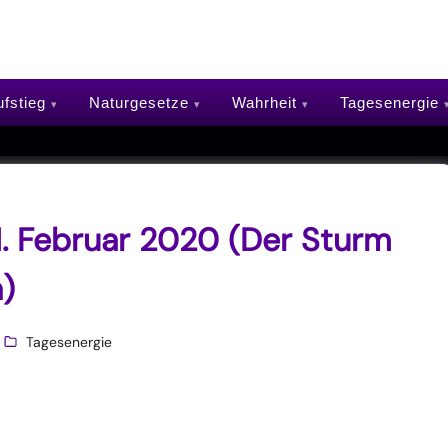
fstieg
Naturgesetze
Wahrheit
Tagesenergie
1. Februar 2020 (Der Sturm
)
Tagesenergie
################
Exercise instructions | All entries above are to be set down word for word, and the pictures are to be left out.

Solution for this task |
fstieg
Naturgesetze
Wahrheit
Tagesenergie
1. Februar 2020 (Der Sturm
)
Tagesenergie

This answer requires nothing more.